Syrio said:
Based on these definitions, it seems pretty clear that being a sociopath is not really related to game/pua other than the one symptom from that list (deception, as indicated by repeatedly lying, use of aliases, or conning others for personal profit or pleasure)
I have to disagree with you there, Syrio, in your honoring of the DSM's definitions.
Based on my small experience in the mental health world and study of psychology, my opinion is that the personality and human mind is still basically a black box from the point of view of established science or medicine. We could get into details, but I will just say that there are enough unknowns involved that most psychological assessments are, in my view, a Rohrschach-test performed on the researchers themselves. Not that they aren't informative or valid, but I would never, ever, turn your back on your own powers of inference in trying to assess human personality traits in deference to a dictionary definition.
As an example, part of the solidity of those definitions stems from the fact that current psychological research groups are using those same definitions as a selective filter for admission of cases into their research studies. The definition of Sociopath looks more like the DSM's every single year, because the first citation in any study of Sociopathy would be
the DSM itself.
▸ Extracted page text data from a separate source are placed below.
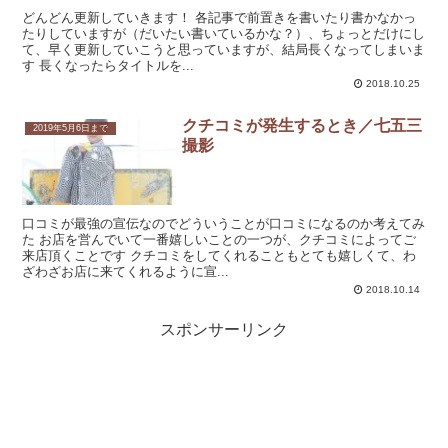
どんどん更新していきます！ 各記事で前置きを書いたり書かなかっ
たりしていますが（だいたい書いているかな？）、ちょっとだけにし
て、早く更新していこうと思っていますが、結局長くなってしまいま
す 長くなったらタイトルを...
2018.10.25
クチコミが発生するとき／七五三
2019年5月6日まで
撮影
口コミが最強の宣伝なのでどういうことが口コミになるのか考えてみ
た お店を営んでいて一番嬉しいことの一つが、クチコミによってご
来店頂くことです クチコミをしてくれることもとても嬉しくて、わ
ざわざお店に来てくれるように宣...
2018.10.14
スポンサーリンク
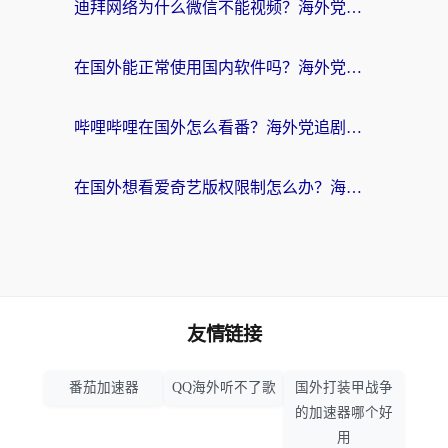
迪拜网络为什么微信不能视频？海外党必看的回国加速全攻略
在国外能正常使用国内软件吗？海外党亲测有效的无缝访问指南
哔哩哔哩在国外怎么看番？海外党追剧看片的终极解决方案
在国外想看爱奇艺版权限制怎么办？海外华人必看的追剧自由指南
友情链接
番茄加速器
QQ海外听不了歌
国外打装甲战争
的加速器哪个好
用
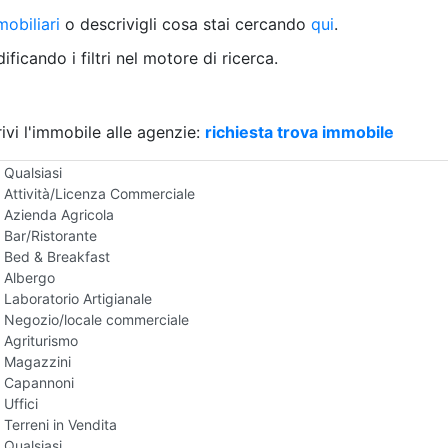
Villetta a schiera
obiliari
o descrivigli cosa stai cercando
qui
.
Rustico/Casale
Loft/Open space
ficando i filtri nel motore di ricerca.
Camera d'Albergo
Multiproprietà
Palazzo/Stabile
ivi l'immobile alle agenzie:
Box/Garage
richiesta trova immobile
Negozi e Attivita Commerciali in Vendita
Qualsiasi
Attività/Licenza Commerciale
Azienda Agricola
Bar/Ristorante
Bed & Breakfast
Albergo
Laboratorio Artigianale
Negozio/locale commerciale
Agriturismo
Magazzini
Capannoni
Uffici
Terreni in Vendita
Qualsiasi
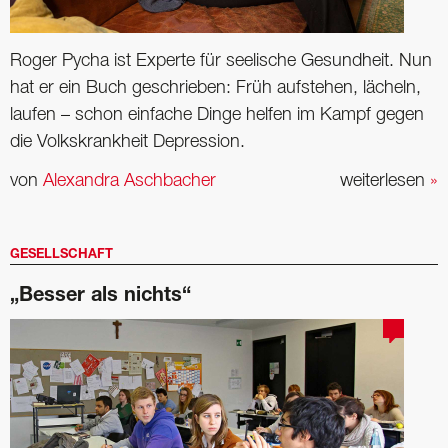
Roger Pycha ist Experte für seelische Gesundheit. Nun
hat er ein Buch ­geschrieben: Früh aufstehen, lächeln,
laufen – schon einfache Dinge ­helfen im Kampf gegen
die Volkskrankheit Depression.
von
Alexandra Aschbacher
weiterlesen
»
GESELLSCHAFT
„Besser als nichts“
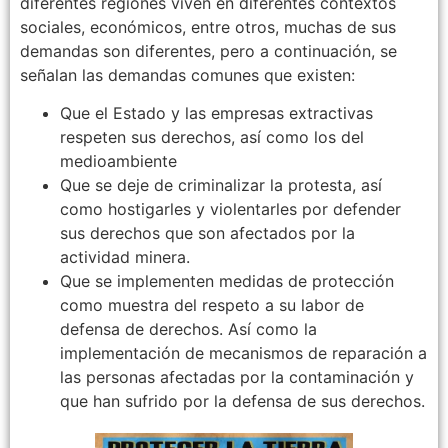
diferentes regiones viven en diferentes contextos
sociales, económicos, entre otros, muchas de sus
demandas son diferentes, pero a continuación, se
señalan las demandas comunes que existen:
Que el Estado y las empresas extractivas
respeten sus derechos, así como los del
medioambiente
Que se deje de criminalizar la protesta, así
como hostigarles y violentarles por defender
sus derechos que son afectados por la
actividad minera.
Que se implementen medidas de protección
como muestra del respeto a su labor de
defensa de derechos. Así como la
implementación de mecanismos de reparación a
las personas afectadas por la contaminación y
que han sufrido por la defensa de sus derechos.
The edge cases would not make the study.
The same medical establishment that rubber-stamped that definition list was performing frontal lobotomies just 60 years ago, and is in the middle of a neuropharma-perscription epidemic that is costing peoples lives, all of which is supported by the usual plethora of studies. As always, on paper, everything checks out. It had to, otherwise it wouldn't be published.
I have no major point except to say that, as crazy as us wild-eyed armchair internet theorists are, in terms of reaching a deep understanding of how human beings actually function, I believe anyone with a free thought process and some real life experience has a leg up over the generations of graduate student mules and hurried publication-chefs whose work informs bureaucratic standards manuals like the DSM.